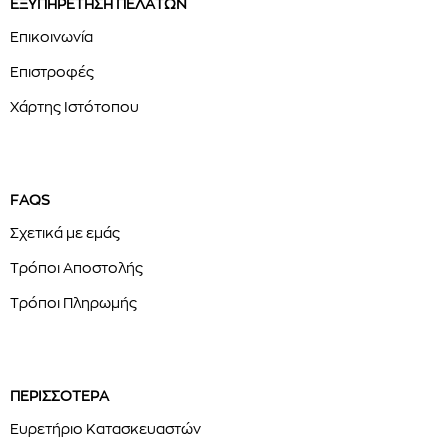
ΕΞΥΠΗΡΕΤΗΣΗ ΠΕΛΑΤΩΝ
Επικοινωνία
Επιστροφές
Χάρτης Ιστότοπου
FAQS
Σχετικά με εμάς
Τρόποι Αποστολής
Τρόποι Πληρωμής
ΠΕΡΙΣΣΟΤΕΡΑ
Ευρετήριο Κατασκευαστών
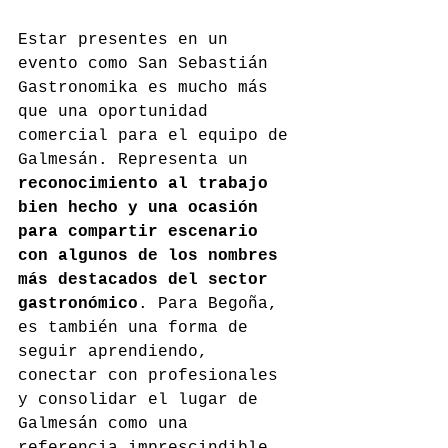
Estar presentes en un 
evento como San Sebastián 
Gastronomika es mucho más 
que una oportunidad 
comercial para el equipo de 
Galmesán. Representa un 
reconocimiento al trabajo 
bien hecho y una ocasión 
para compartir escenario 
con algunos de los nombres 
más destacados del sector 
gastronómico
. Para Begoña, 
es también una forma de 
seguir aprendiendo, 
conectar con profesionales 
y consolidar el lugar de 
Galmesán como una 
referencia imprescindible 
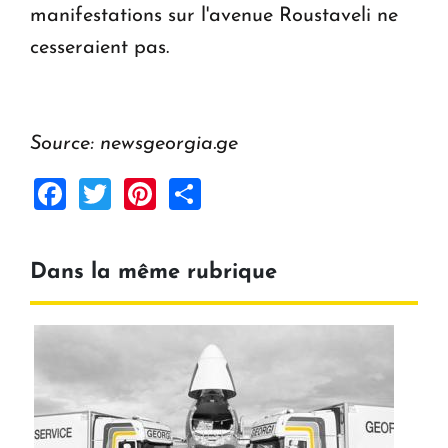
manifestations sur l'avenue Roustaveli ne
cesseraient pas.
Source: newsgeorgia.ge
Facebook
Twitter
Pinterest
Share
Dans la même rubrique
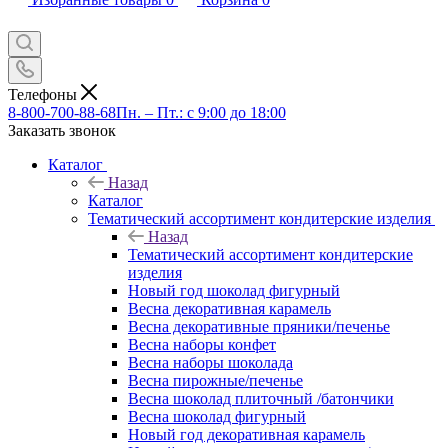
Телефоны
8-800-700-88-68
Пн. – Пт.: с 9:00 до 18:00
Заказать звонок
Каталог
Назад
Каталог
Тематический ассортимент кондитерские изделия
Назад
Тематический ассортимент кондитерские
изделия
Новый год шоколад фигурный
Весна декоративная карамель
Весна декоративные пряники/печенье
Весна наборы конфет
Весна наборы шоколада
Весна пирожные/печенье
Весна шоколад плиточный /батончики
Весна шоколад фигурный
Новый год декоративная карамель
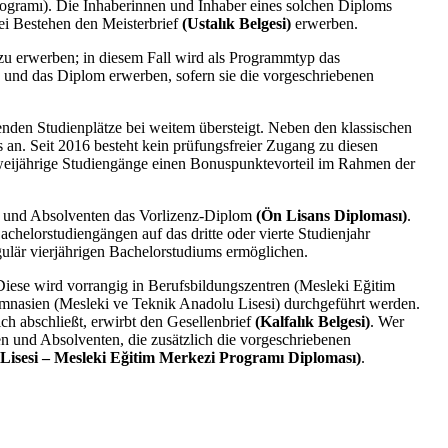
gramı). Die Inhaberinnen und Inhaber eines solchen Diploms
i Bestehen den Meisterbrief
(Ustalık Belgesi)
erwerben.
zu erwerben; in diesem Fall wird als Programmtyp das
nd das Diplom erwerben, sofern sie die vorgeschriebenen
nden Studienplätze bei weitem übersteigt. Neben den klassischen
an. Seit 2016 besteht kein prüfungsfreier Zugang zu diesen
weijährige Studiengänge einen Bonuspunktevorteil im Rahmen der
en und Absolventen das Vorlizenz-Diplom
(Ön Lisans Diploması)
.
chelorstudiengängen auf das dritte oder vierte Studienjahr
ulär vierjährigen Bachelorstudiums ermöglichen.
Diese wird vorrangig in Berufsbildungszentren (Mesleki Eğitim
mnasien (Mesleki ve Teknik Anadolu Lisesi) durchgeführt werden.
ch abschließt, erwirbt den Gesellenbrief
(Kalfalık Belgesi)
. Wer
n und Absolventen, die zusätzlich die vorgeschriebenen
Lisesi – Mesleki Eğitim Merkezi Programı Diploması)
.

────────────────

# ACTIVITY:
All entries must be written out again exactly as given, with no pictures in the copy.

# ANSWER FOR THE TASK:
ΕΞΥΠΗΡΕΤΗΣΗ ΠΕΛΑΤΩΝ
Επικοινωνία
Επιστροφές
Χάρτης Ιστότοπου
FAQS
Σχετικά με εμάς
Τρόποι Αποστολής
Τρόποι Πληρωμής
ΠΕΡΙΣΣΟΤΕΡΑ
Ευρετήριο Κατασκευαστών
Estar presentes en un 
evento como San Sebastián 
Gastronomika es mucho más 
que una oportunidad 
comercial para el equipo de 
Galmesán. Representa un 
reconocimiento al trabajo 
bien hecho y una ocasión 
para compartir escenario 
con algunos de los nombres 
más destacados del sector 
gastronómico
. Para Begoña, 
es también una forma de 
seguir aprendiendo, 
conectar con profesionales 
y consolidar el lugar de 
Galmesán como una 
referencia imprescindible 
manifestations sur l'avenue Roustaveli ne
cesseraient pas.
Source: newsgeorgia.ge
Facebook
Twitter
Pinterest
Share
Dans la même rubrique
Телефоны
8-800-700-88-68
Пн. – Пт.: с 9:00 до 18:00
Заказать звонок
Каталог
Назад
Каталог
Тематический ассортимент кондитерские изделия
Назад
Тематический ассортимент кондитерские
изделия
Новый год шоколад фигурный
Весна декоративная карамель
Весна декоративные пряники/печенье
Весна наборы конфет
Весна наборы шоколада
Весна пирожные/печенье
Весна шоколад плиточный /батончики
Весна шоколад фигурный
Новый год декоративная карамель
gramı). Die Inhaberinnen und Inhaber eines solchen Diploms
i Bestehen den Meisterbrief
(Ustalık Belgesi)
erwerben.
zu erwerben; in diesem Fall wird als Programmtyp das
nd das Diplom erwerben, sofern sie die vorgeschriebenen
nden Studienplätze bei weitem übersteigt. Neben den klassischen
an. Seit 2016 besteht kein prüfungsfreier Zugang zu diesen
weijährige Studiengänge einen Bonuspunktevorteil im Rahmen der
en und Absolventen das Vorlizenz-Diplom
(Ön Lisans Diploması)
.
chelorstudiengängen auf das dritte oder vierte Studienjahr
ulär vierjährigen Bachelorstudiums ermöglichen.
Diese wird vorrangig in Berufsbildungszentren (Mesleki Eğitim
mnasien (Mesleki ve Teknik Anadolu Lisesi) durchgeführt werden.
ch abschließt, erwirbt den Gesellenbrief
(Kalfalık Belgesi)
. Wer
n und Absolventen, die zusätzlich die vorgeschriebenen
Lisesi – Mesleki Eğitim Merkezi Programı Diploması)
.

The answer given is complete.